У Блока женщина и в гробу – любовница ("В гробу царица ждет"), у Мандельштама и живая женщина – царство смерти ("Есть женщины – сырой земле родные"20). Соломинка-мумия лежит в похоронном торжественном атласе (Мандельштам говорил о "торжестве смерти"), в огромной спальне-саркофаге над черною Невой, в свою очередь спящей в гранитном ложе дворцовых набережных, как в пышном саркофаге – игра отражений в омуте смерти, и вот уже отражения совпадают, и "в огромной комнате тяжелая Нева", а не мумия, и звучит музыка умиранья, двенадцать месяцев поют о смертном часе, струится в воздухе лед бледно-голубой (веет смертью). Образный ряд повторяется-кружится: ледяной холод "торжественного" декабря, "тяжелая Нева" – река подземного царства, и как припев: "нет, не соломинка", ведь не о ней речь, в самом деле, а об умирании города-цивилизации на своем пышном ложе.
Напомню, что город в иудейских писаниях не только женского рода, но и образует с женщиной "смысловое тожество"21. Франк-Каменецкий пишет о ветхозаветной "персонификации земного Иерусалима в женском образе, выступающем в роли матери народа и супруги Иеговы". Та же метафорика (прекрасно известная Мандельштаму) сохраняется и в Новом Завете, где Иерусалим становится невестой и женой Христа:
Пришел ко мне один из семи ангелов... и сказал мне: пойди, я покажу тебе невесту, жену агнца... и показал мне великий город, святой Иерусалим, который нисходил с неба от Бога (Откр. Иоанна 21, 9-10).
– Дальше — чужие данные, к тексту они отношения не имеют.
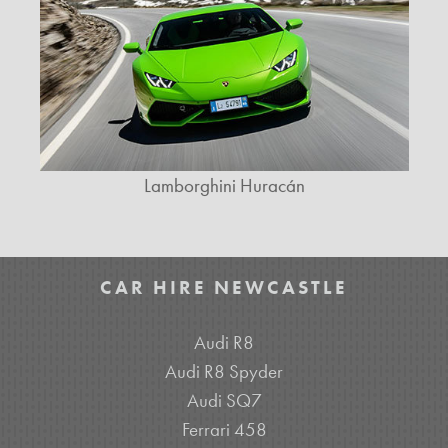
Lamborghini Huracán
CAR HIRE NEWCASTLE
Audi R8
Audi R8 Spyder
Audi SQ7
Ferrari 458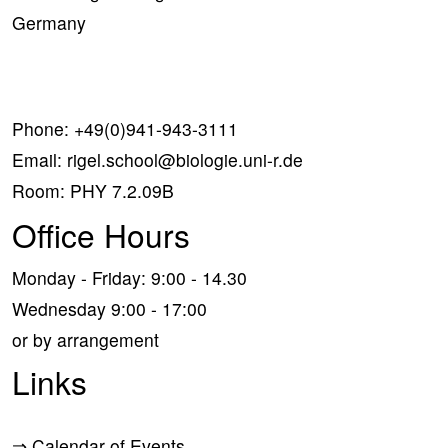
Germany
Phone:
+49(0)941-943-3111
Email:
rigel.school@biologie.uni-r.de
Room: PHY 7.2.09B
Office Hours
Monday - Friday: 9:00 - 14.30
Wednesday 9:00 - 17:00
or by arrangement
Links
⇒
Calendar of Events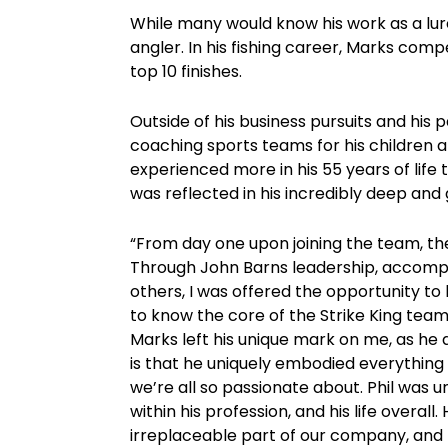
While many would know his work as a lu
angler. In his fishing career, Marks comp
top 10 finishes.
Outside of his business pursuits and his
coaching sports teams for his children an
experienced more in his 55 years of life
was reflected in his incredibly deep and 
“From day one upon joining the team, the
Through John Barns leadership, accompa
others, I was offered the opportunity to 
to know the core of the Strike King team
Marks left his unique mark on me, as he 
is that he uniquely embodied everything th
we’re all so passionate about. Phil was u
within his profession, and his life overall
irreplaceable part of our company, and m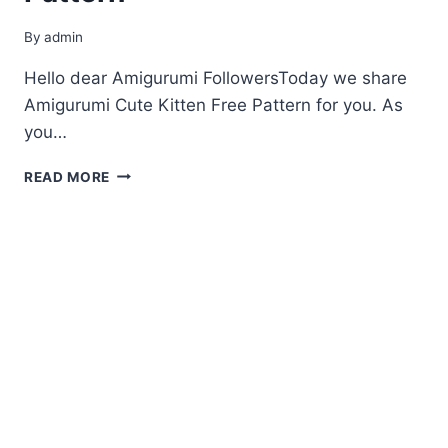
By
admin
Hello dear Amigurumi FollowersToday we share
Amigurumi Cute Kitten Free Pattern for you. As
you…
AMIGURUMI
READ MORE
CUTE
KITTEN
FREE
PATTERN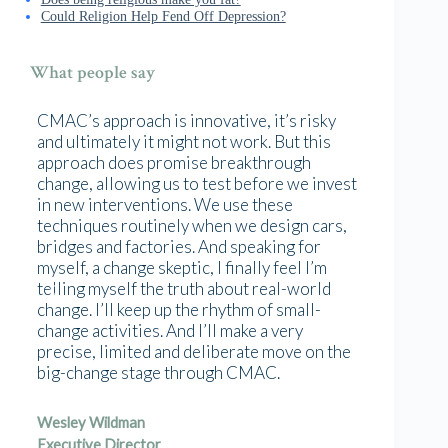
Could Religion Help Fend Off Depression?
What people say
CMAC’s approach is innovative, it’s risky
and ultimately it might not work. But this
approach does promise breakthrough
change, allowing us to test before we invest
in new interventions. We use these
techniques routinely when we design cars,
bridges and factories. And speaking for
myself, a change skeptic, I finally feel I’m
telling myself the truth about real-world
change. I’ll keep up the rhythm of small-
change activities. And I’ll make a very
precise, limited and deliberate move on the
big-change stage through CMAC.
Wesley Wildman
Executive Director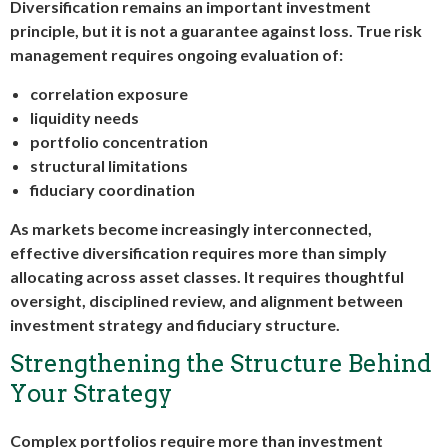
Diversification remains an important investment
principle, but it is not a guarantee against loss. True risk
management requires ongoing evaluation of:
correlation exposure
liquidity needs
portfolio concentration
structural limitations
fiduciary coordination
As markets become increasingly interconnected,
effective diversification requires more than simply
allocating across asset classes. It requires thoughtful
oversight, disciplined review, and alignment between
investment strategy and fiduciary structure.
Strengthening the Structure Behind
Your Strategy
Complex portfolios require more than investment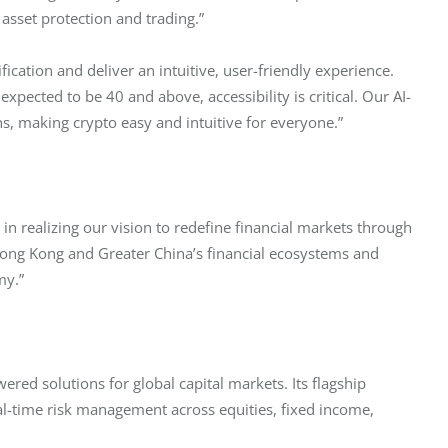
 asset protection and trading.”
cation and deliver an intuitive, user-friendly experience. 
pected to be 40 and above, accessibility is critical. Our AI-
, making crypto easy and intuitive for everyone.”
in realizing our vision to redefine financial markets through 
 Hong Kong and Greater China’s financial ecosystems and 
my.”
ered solutions for global capital markets. Its flagship 
al-time risk management across equities, fixed income, 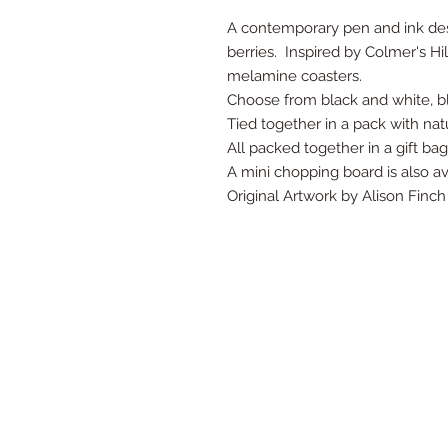
A contemporary pen and ink desi
berries. Inspired by Colmer's Hill
melamine coasters.
Choose from black and white, bl
Tied together in a pack with nat
All packed together in a gift ba
A mini chopping board is also av
Original Artwork by Alison Finch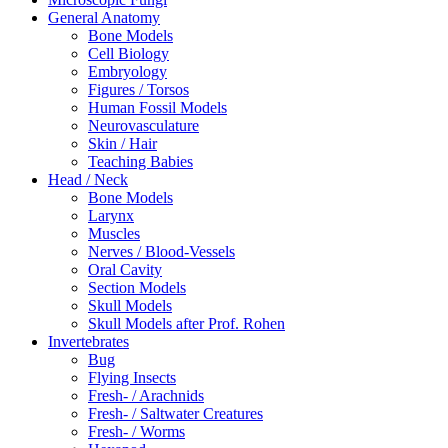
General Anatomy
Bone Models
Cell Biology
Embryology
Figures / Torsos
Human Fossil Models
Neurovasculature
Skin / Hair
Teaching Babies
Head / Neck
Bone Models
Larynx
Muscles
Nerves / Blood-Vessels
Oral Cavity
Section Models
Skull Models
Skull Models after Prof. Rohen
Invertebrates
Bug
Flying Insects
Fresh- / Arachnids
Fresh- / Saltwater Creatures
Fresh- / Worms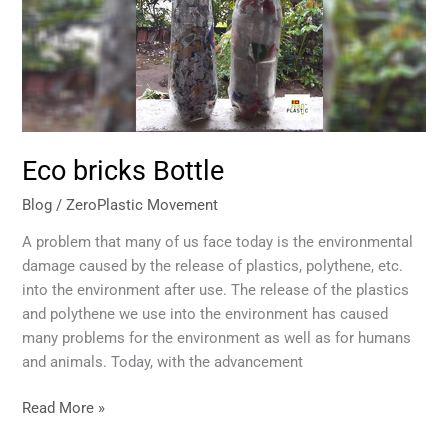
Eco bricks Bottle
Blog
/
ZeroPlastic Movement
A problem that many of us face today is the environmental
damage caused by the release of plastics, polythene, etc.
into the environment after use. The release of the plastics
and polythene we use into the environment has caused
many problems for the environment as well as for humans
and animals. Today, with the advancement
Read More »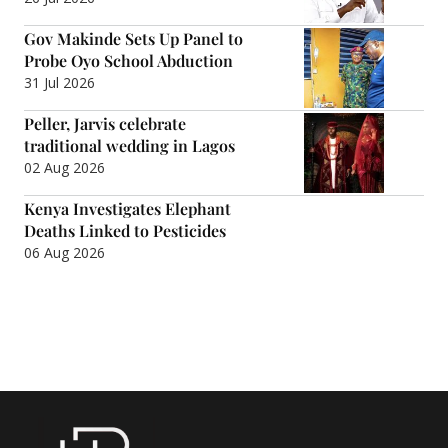
Gov Makinde Sets Up Panel to
Probe Oyo School Abduction
31 Jul 2026
Peller, Jarvis celebrate
traditional wedding in Lagos
02 Aug 2026
Kenya Investigates Elephant
Deaths Linked to Pesticides
06 Aug 2026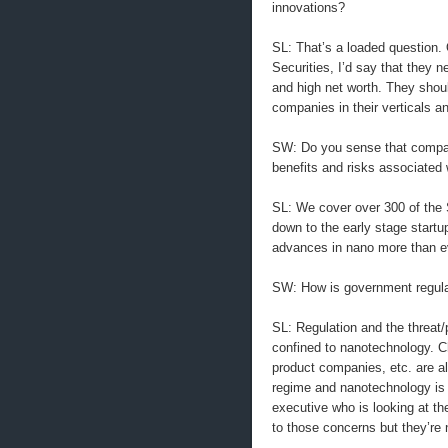
innovations?
SL: That’s a loaded question. 
Securities, I’d say that they 
and high net worth. They shou
companies in their verticals an
SW: Do you sense that compani
benefits and risks associated
SL: We cover over 300 of the
down to the early stage start
advances in nano more than e
SW: How is government regula
SL: Regulation and the threat/p
confined to nanotechnology. 
product companies, etc. are al
regime and nanotechnology is no
executive who is looking at the
to those concerns but they’re n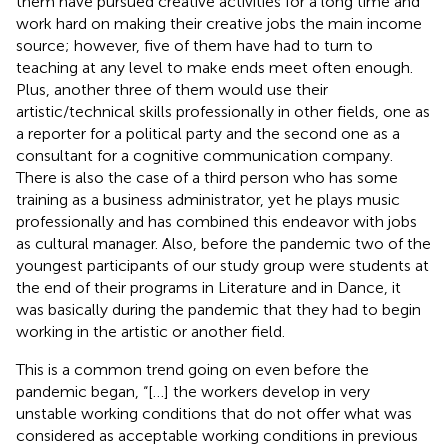
them have pursued creative activities for a long time and
work hard on making their creative jobs the main income
source; however, five of them have had to turn to
teaching at any level to make ends meet often enough.
Plus, another three of them would use their
artistic/technical skills professionally in other fields, one as
a reporter for a political party and the second one as a
consultant for a cognitive communication company.
There is also the case of a third person who has some
training as a business administrator, yet he plays music
professionally and has combined this endeavor with jobs
as cultural manager. Also, before the pandemic two of the
youngest participants of our study group were students at
the end of their programs in Literature and in Dance, it
was basically during the pandemic that they had to begin
working in the artistic or another field.
This is a common trend going on even before the
pandemic began, “[…] the workers develop in very
unstable working conditions that do not offer what was
considered as acceptable working conditions in previous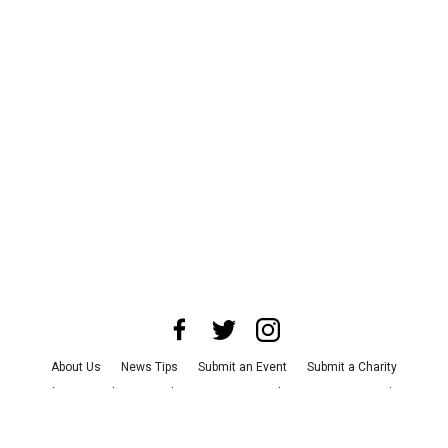
About Us
News Tips
Submit an Event
Submit a Charity
Advertise with Us
Jobs
Terms & Conditions
Privacy Policy
©
2026
CultureMap LLC. All Rights Reserved.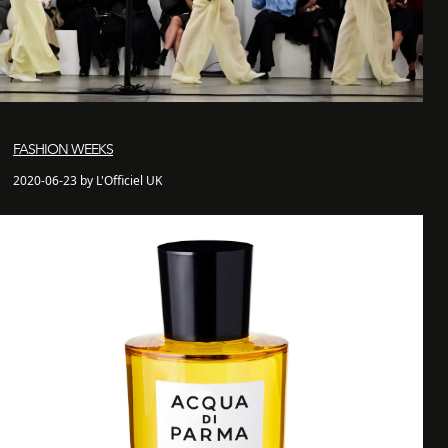
FASHION WEEKS
2020-06-23 by L'Officiel UK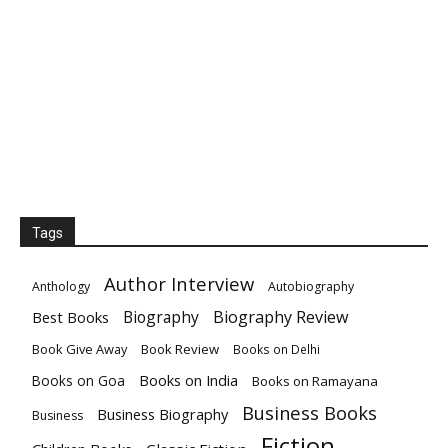
Tags
Author Interview
Anthology
Autobiography
Biography
Biography Review
Best Books
Book Give Away
Book Review
Books on Delhi
Books on India
Books on Goa
Books on Ramayana
Business Books
Business Biography
Business
Fiction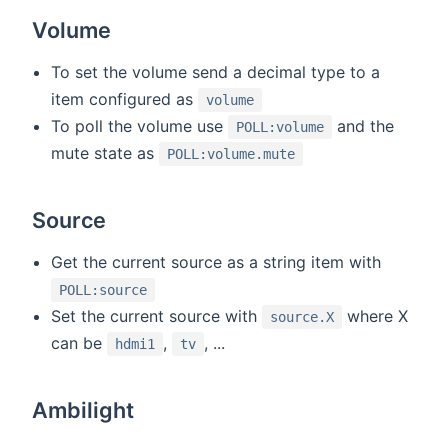
Volume
To set the volume send a decimal type to a
item configured as
volume
To poll the volume use
and the
POLL:volume
mute state as
POLL:volume.mute
Source
Get the current source as a string item with
POLL:source
Set the current source with
where X
source.X
can be
,
, ...
hdmi1
tv
Ambilight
Мандельштам в эпоху революции часто сравнивает Петербург с Иерусалимом, и гибель России с гибелью Иудеи ("Ночь иудейская сгущалася над ним…"22). В образе иудейской ночи, сгущающейся над Россией, очевидна перекличка, а, возможно, и прямое влияние Флоренского. В своей работе «Первые шаги философии»23 философ писал о быстро надвигающейся на нас "вечерней тени новой культуры", о том, что "уже вечереет небо, а в в Трое, Микенах и Тиринфе густеет ночь архаизма" (Мандельштам сравнивал Петербург не только с Иерусалимом, но и Троей: "Где милая Троя? Где царский, где девичий дом?/Он будет разрушен, высокий Приамов скворешник…"). На смену декадансу идет средневековье. В этом смысле интересно, что Мандельштам полагал эпоху Христа декадентской…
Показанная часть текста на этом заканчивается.